The current study demonstrated a positive correlation between TNF-α and body weight before BT, and also between TNF-α and body fat, BMI, and fasting plasma glucose after the treatment. The indication of a strong connection between TNF-α and body fat in the obese patients is indirect evidence that this cytokine originates from adipocytes.

Visceral adipose tissue is considered a significant source of IL-6 secreted under the influence of TNF-α (Cottam et al., 2004). Increased levels of IL-6 were found in the blood of patients with morbid obesity (Sola et al., 2009), in patients with type 2 diabetes accompanied by obesity (Goyal et al., 2012), and in patients with type 2 diabetes with accompanying albuminuria (Czyżewska et al., 2012). An effect of weight loss on serum IL-6 in obese patients undergoing weight reduction was observed by Olszanecka-Glinianowicz et al. (2011). After three months of therapy they reported a 5% weight reduction and a reduction in IL-6 concentration. Also, after 5 years the concentration of IL-6 was significantly lower than baseline values. However, in the present study, there were no significant differences in IL-6 among patients with morbid obesity, compared with the control group and after the treatment. These divergent results may be linked to polymorphism for IL-6. Gene polymorphism for IL-6 has been observed in impaired hepatic lipid metabolism and insulin resistance (Czyżewska et al., 2012).

In a study by Bataille and Klein (1992) there was a positive correlation between IL-6 and BMI, WHR, blood glucose and insulin levels. The present study revealed a significant negative correlation between HDL-cholesterol and IL-6, which confirms the association of IL-6 with dyslipidemia. The mechanism of the effect of IL-6 on the metabolism of carbohydrates and lipids involves the inhibition of the activity of lipoprotein lipase (LPL), stimulating lipolysis, which is accompanied by the accumulation of TG and increased levels of free fatty acids (FFA) (Solá et al., 2009).

The absence of differences in TNF-α and IL-6 indicates permanent adipocyte abnormalities in morbidly obese patients despite a rapid weight reduction. However, an essential amount of adipose tissue must be lost before proper adipocyte function is restored (Xydakis et al., 2004).

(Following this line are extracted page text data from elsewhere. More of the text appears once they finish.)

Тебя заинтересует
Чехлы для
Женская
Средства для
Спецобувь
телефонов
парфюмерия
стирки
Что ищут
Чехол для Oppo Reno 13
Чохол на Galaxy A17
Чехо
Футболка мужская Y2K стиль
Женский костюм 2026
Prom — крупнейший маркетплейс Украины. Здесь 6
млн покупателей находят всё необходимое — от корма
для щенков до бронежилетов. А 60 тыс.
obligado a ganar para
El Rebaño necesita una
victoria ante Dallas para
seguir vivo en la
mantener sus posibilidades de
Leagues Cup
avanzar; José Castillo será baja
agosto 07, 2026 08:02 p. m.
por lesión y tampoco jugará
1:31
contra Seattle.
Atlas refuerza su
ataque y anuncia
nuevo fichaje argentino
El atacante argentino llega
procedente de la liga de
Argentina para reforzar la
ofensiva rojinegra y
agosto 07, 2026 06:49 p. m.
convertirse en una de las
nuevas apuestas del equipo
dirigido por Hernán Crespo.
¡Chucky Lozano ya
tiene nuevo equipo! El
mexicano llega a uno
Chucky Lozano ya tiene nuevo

In the present study, high HOMA-IR in patients with morbid obesity was the evidence of their insulin resistance. However, a short-term LCD and BT improved insulin sensitivity in obese subjects. This was confirmed by the return of HOMA-IR levels to normal values.

5 Conclusions

A decrease in CRP levels, but no differences in TNF-α or IL-6 concentrations reported after the LCD and BT, suggests that an essential amount of adipose tissue must be removed before proper adipocyte function is restored. Numerous correlations between TNF-α and CRP and the parameters of carbohydrate and lipid metabolism indicate an important role of inflammation in the pathogenesis of metabolic abnormalities in obesity. Short-term weight reduction decreases the level of HOMA-IR, indicating an improvement in insulin sensitivity, which is beneficial in obese patients.

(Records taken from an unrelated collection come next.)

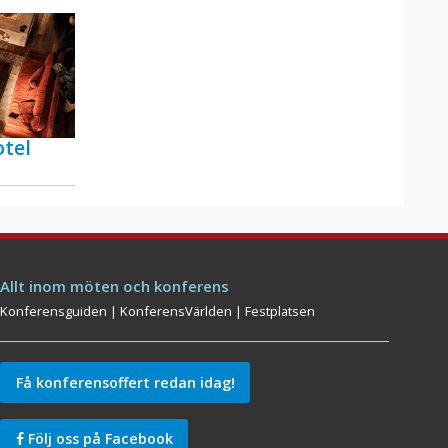
tel
Allt inom möten och konferens
Konferensguiden
|
KonferensVärlden
|
Festplatsen
Få konferensoffert redan idag!
Följ oss på Facebook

Compliance with ethics guidelines

Danuta ROŚĆ, PrzemysŁaw ADAMCZYK, Joanna BOINSKA, Robert SZAFKOWSKI, Irena PONIKOWSKA, Katarzyna STANKOWSKA, Barbara GÓRALCZYK, and Barbara RUSZKOWSKA-CIASTEK declare that they have no conflict of interest.

All procedures followed were in accordance with the ethical standards of the responsible committee on human experimentation (institutional and national) and with the Helsinki Declaration of 1975, as revised in 2008 (5). Informed consent was obtained from all patients for being included in the study. Additional informed consent was obtained from all patients for whom identifying information is included in this article.